Neben dem kindgerechten und passenden Schreibstil des Autors können auch die Zeichnungen überzeugen – sie sind recht einfach gehalten, passen aber zu der Geschichte der beiden Raubkatzen. Hin und wieder muten die Illustrationen zwar ein wenig eckig an, doch alles in allem gibt Jörg Mühle der Geschichte einen würdigen Rahmen.

Ein wenig irritierend ist jedoch die Vermarktungspolitik von Carlsen – so schön das Buch (Hardcover, vollfarbig) daherkommt, es stimmt nachdenklich, dass man im Klappentext auf dem Buch auf die Bezeichnung „schwules Känguru Django“ verzichtet, sprich das Wörtchen schwul lieber nicht aufgeführt hat, während es im Klappentext auf der Verlagsseite durchaus zu finden ist.
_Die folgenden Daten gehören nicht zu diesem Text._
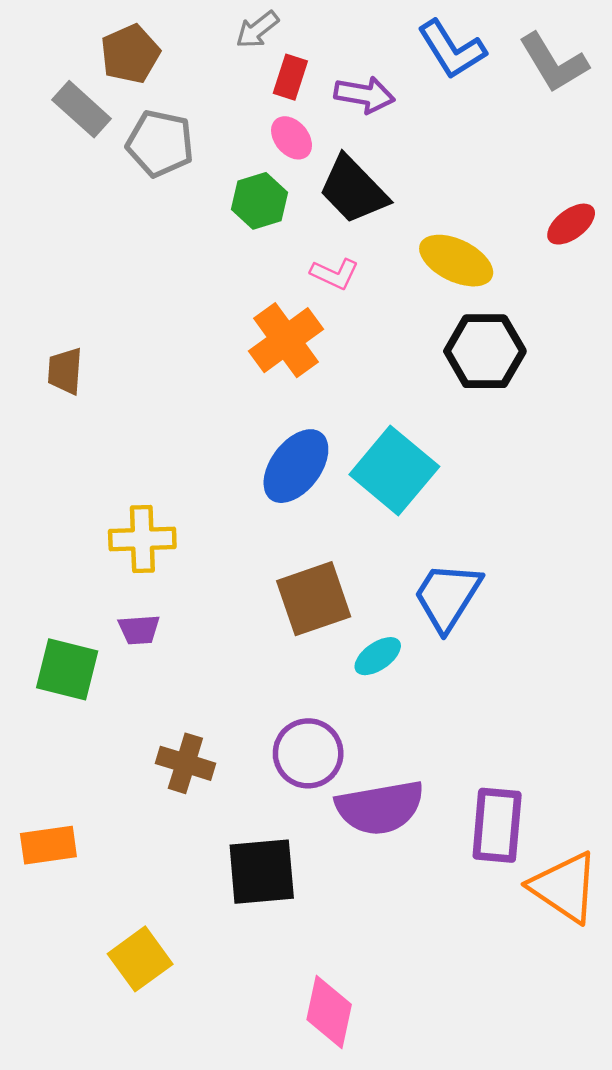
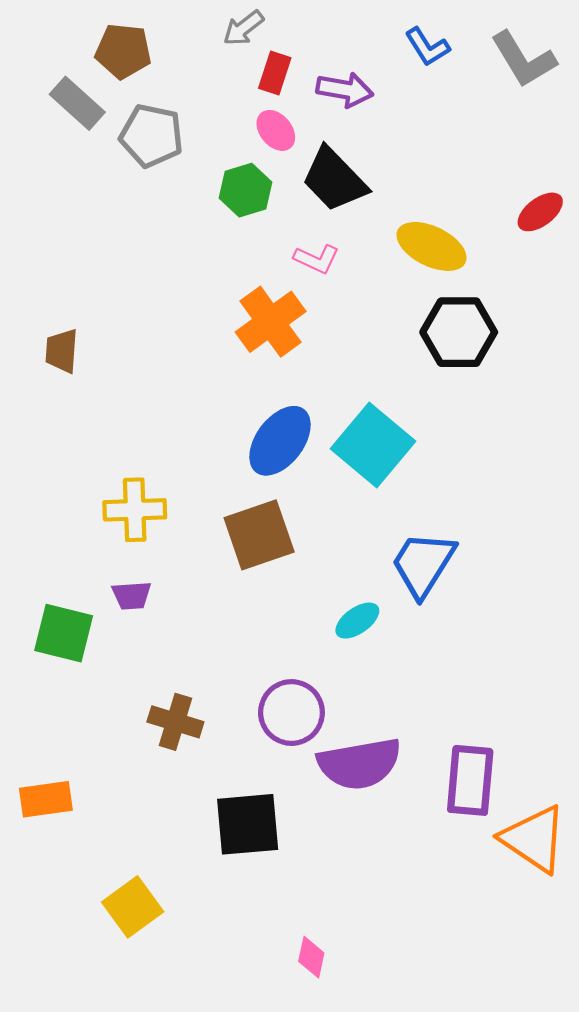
blue L-shape: (452, 49) -> (427, 47), size x0.7
brown pentagon: (130, 54) -> (123, 51), turned 30
brown square: (314, 599) -> (259, 535), moved
pink diamond: (329, 1012) -> (311, 957), size x0.6

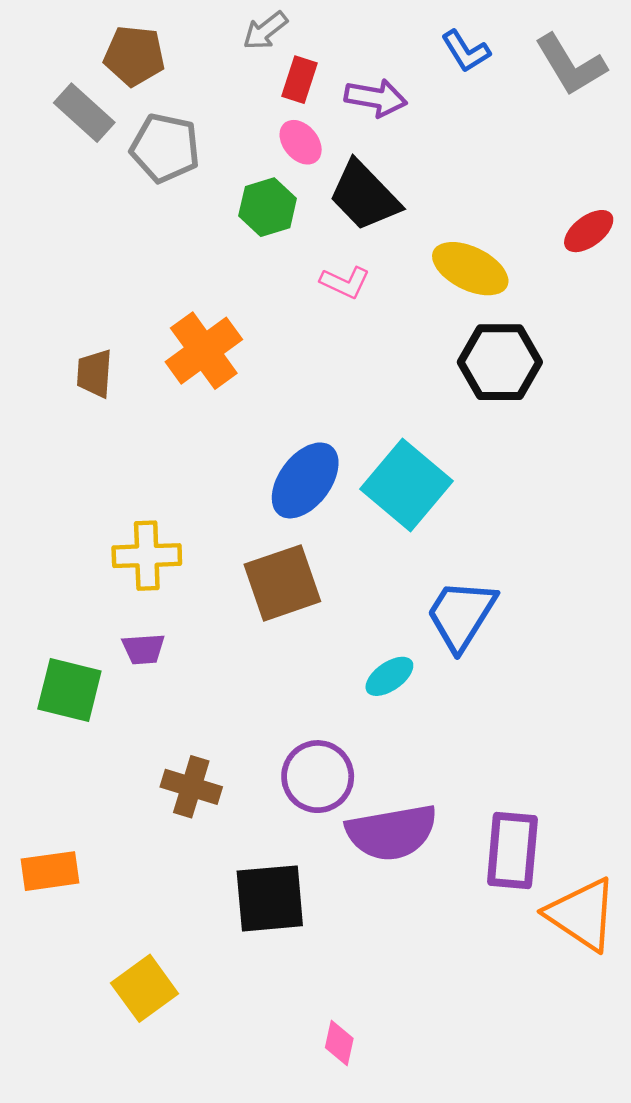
orange cross: (271, 322) -> (204, 351), moved
brown trapezoid: (62, 351) -> (94, 373), moved

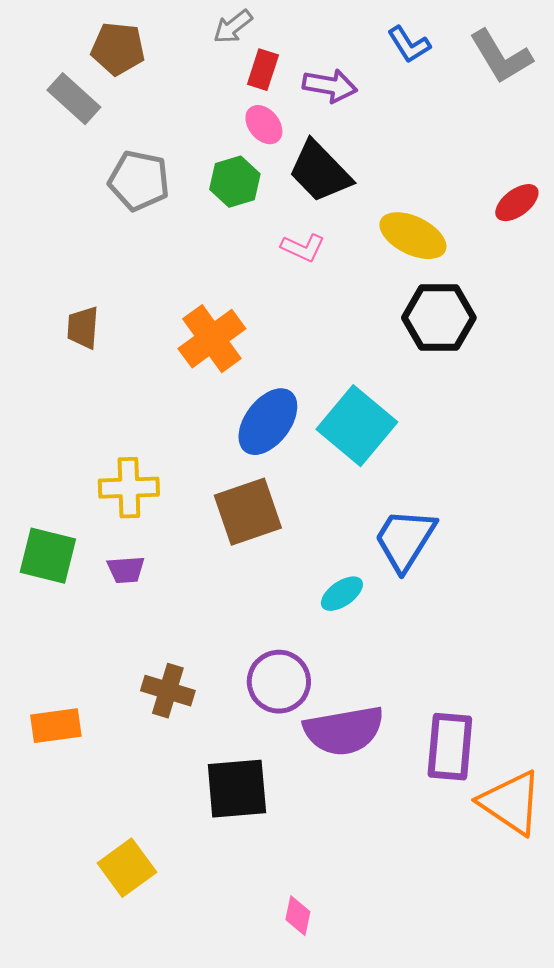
gray pentagon: (165, 148) -> (139, 181), moved
orange cross: (204, 351) -> (212, 339), moved
green square: (69, 690) -> (48, 556), moved
orange rectangle: (50, 871) -> (56, 726), moved

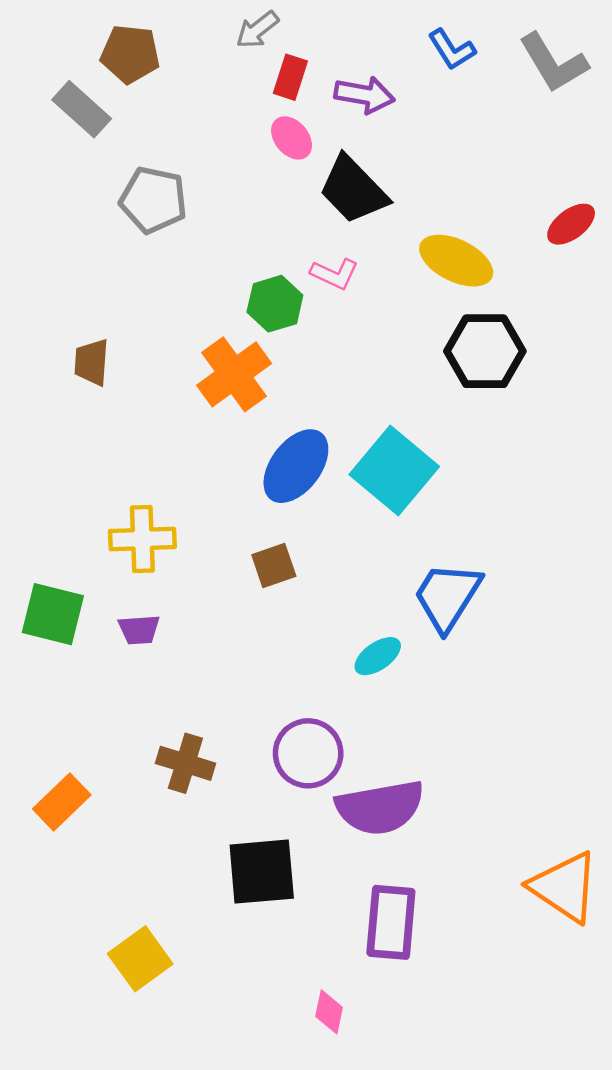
green hexagon: (235, 182) -> (275, 304), moved
brown square: (248, 512) -> (274, 566), size x0.6
orange rectangle: (56, 726) -> (62, 802), turned -36
purple rectangle: (450, 747) -> (391, 922), moved

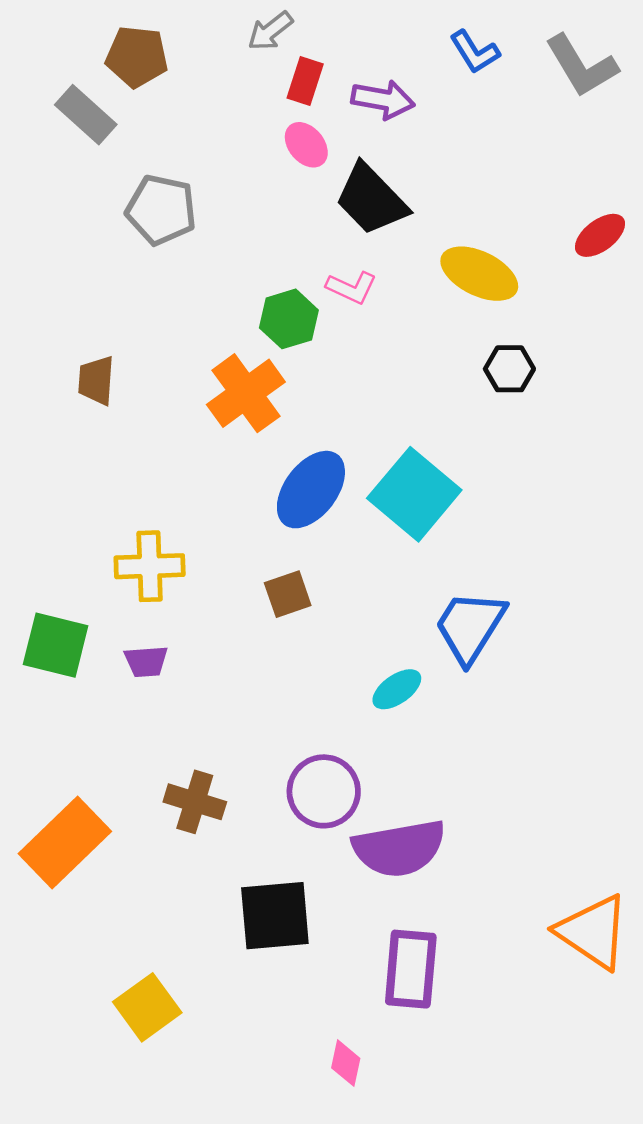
black hexagon: (485, 351) -> (509, 369), size x0.6
orange rectangle: (62, 802) -> (65, 842), size x1.5

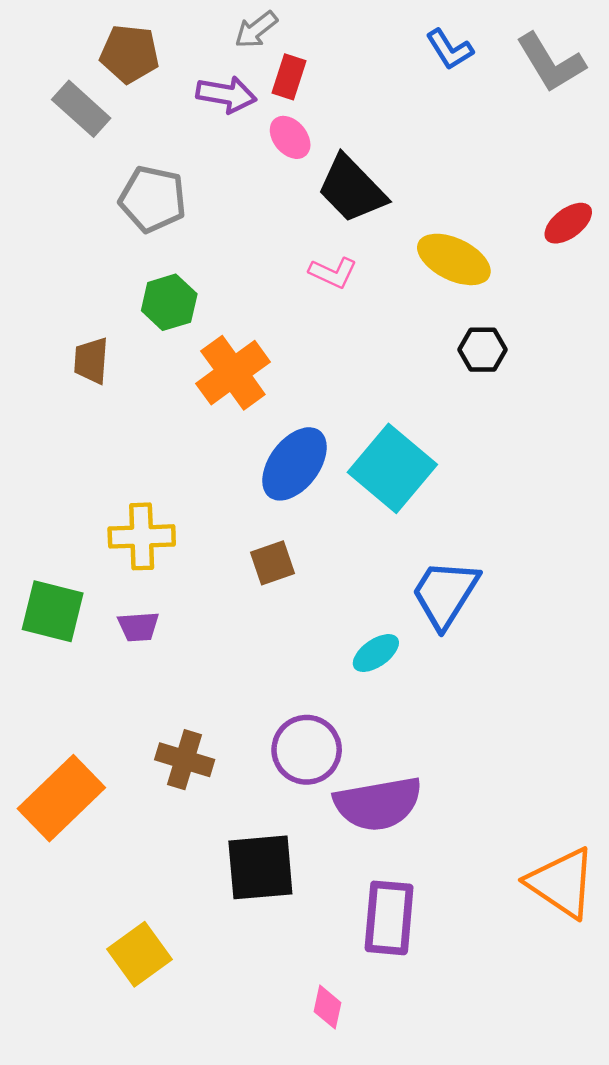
purple arrow: (383, 100) -> (226, 95), moved
green hexagon: (289, 319) -> (169, 302), moved

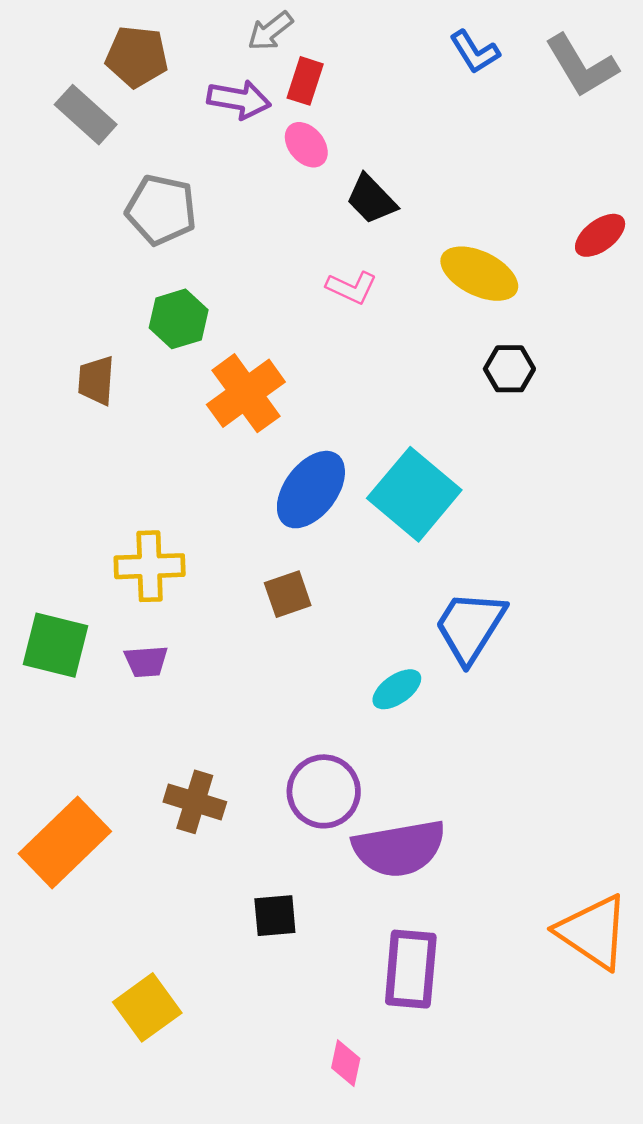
black trapezoid: (352, 189) -> (371, 199), size x0.7
black square: (260, 867) -> (275, 916), size x0.6

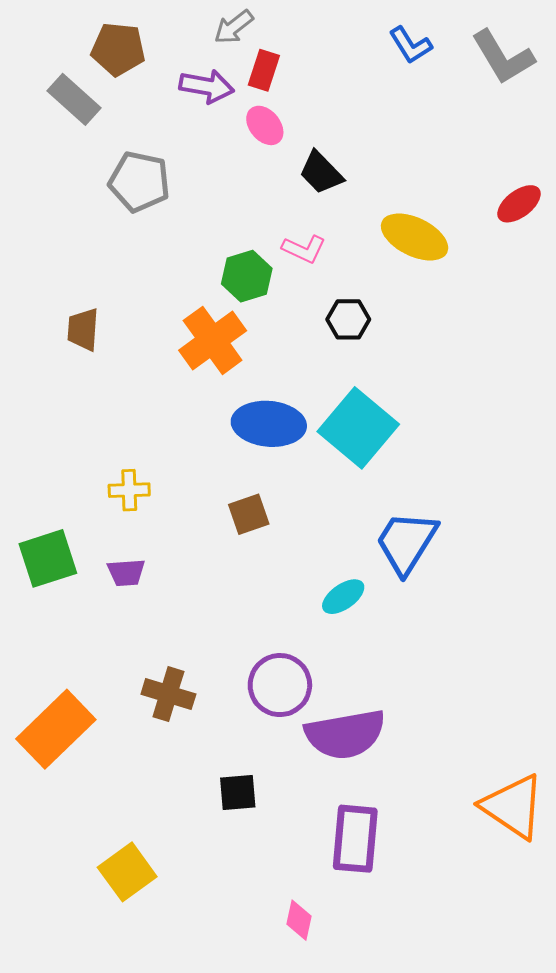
green hexagon: (179, 319) -> (247, 276), moved
black hexagon: (509, 369) -> (348, 319), moved
blue ellipse: (311, 490) -> (269, 424), turned 58
yellow cross: (150, 566) -> (129, 490), size x0.7
green square: (56, 645) -> (48, 558), turned -32

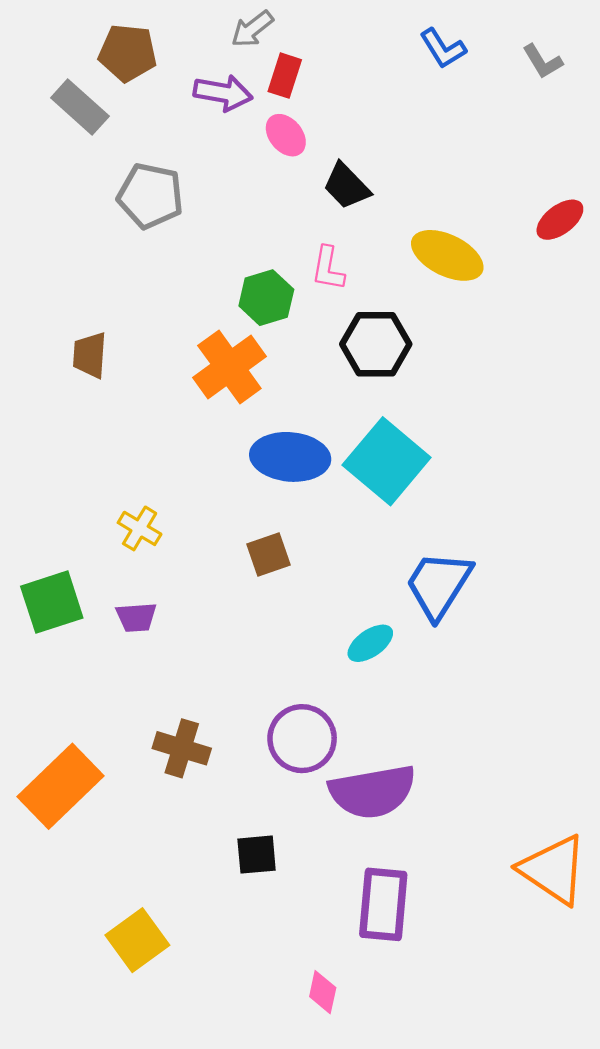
gray L-shape: (503, 57) -> (543, 61), size x0.6
pink L-shape: (304, 249) -> (328, 268), turned 75
black hexagon: (348, 319) -> (376, 344), size x1.5
yellow cross: (129, 490) -> (140, 528), turned 33

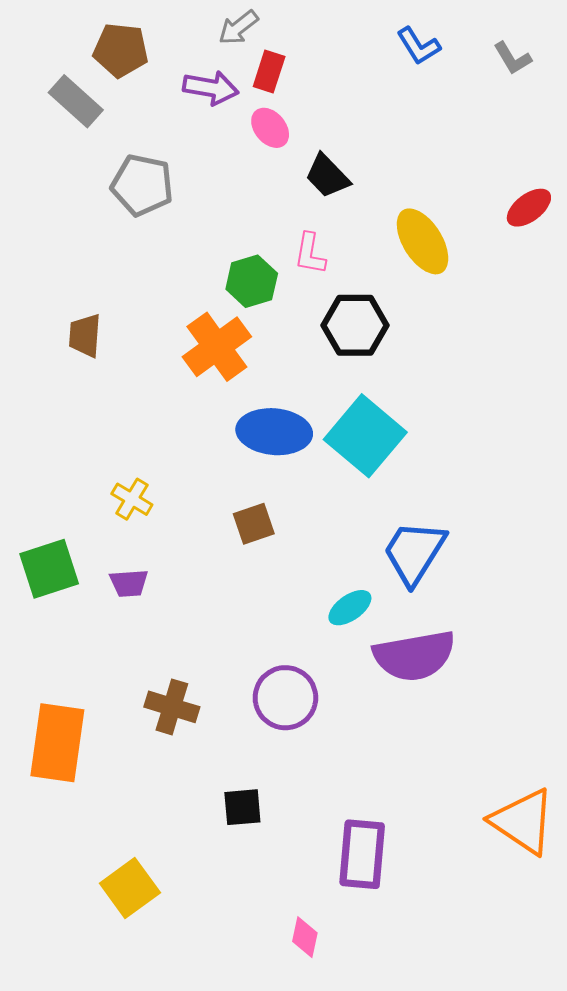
yellow ellipse: (447, 255) -> (423, 241), turned 32
orange rectangle: (60, 786) -> (57, 743), turned -38
purple semicircle: (372, 792) -> (414, 656), moved

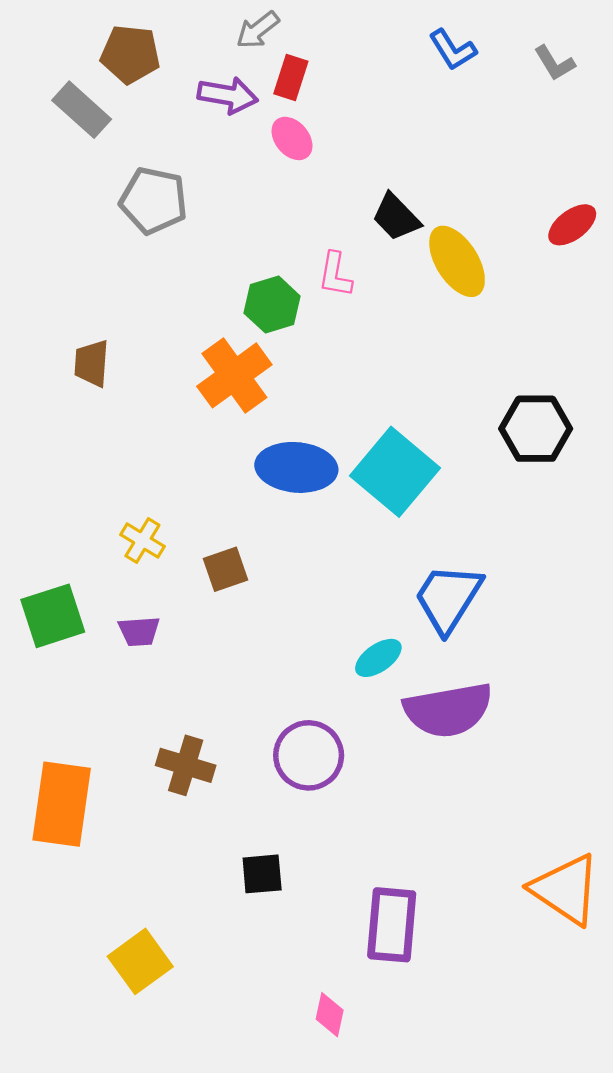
black trapezoid: (327, 176) -> (396, 217), moved
black hexagon: (355, 325) -> (536, 429), moved
brown square: (254, 524) -> (226, 569), moved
Das ist sehr schade, da es den Eindruck vermittelt, der Verlag akzeptiere die Besonderheit Djangos nicht und fürchte im direkten Verkauf schlechtere Absatzzahlen – was auf den Leser in gewisser Weise intolerant und konservativ wirkt.

Fazit:
„Ein Känguru wie du“ ist ein gelungenes Kinderbuch über Toleranz, Akzeptanz und Freundschaft, das der Zielgruppe (Kinder ab 8) uneingeschränkt empfohlen werden kann. Ulrich Hub behandelt ein sensibles Thema ohne erhobenen Zeigefinger, dafür mit Witz, Charme und Fantasie. Jörg Mühles Zeichnungen passen zur Geschichte der beiden Raubkatzen Pascha und Lucky. Wer Kinder im passenden Alter hat oder allgemein mit ihnen arbeitet, sollte dem Buch auf jeden Fall eine Chance geben. Zu empfehlen.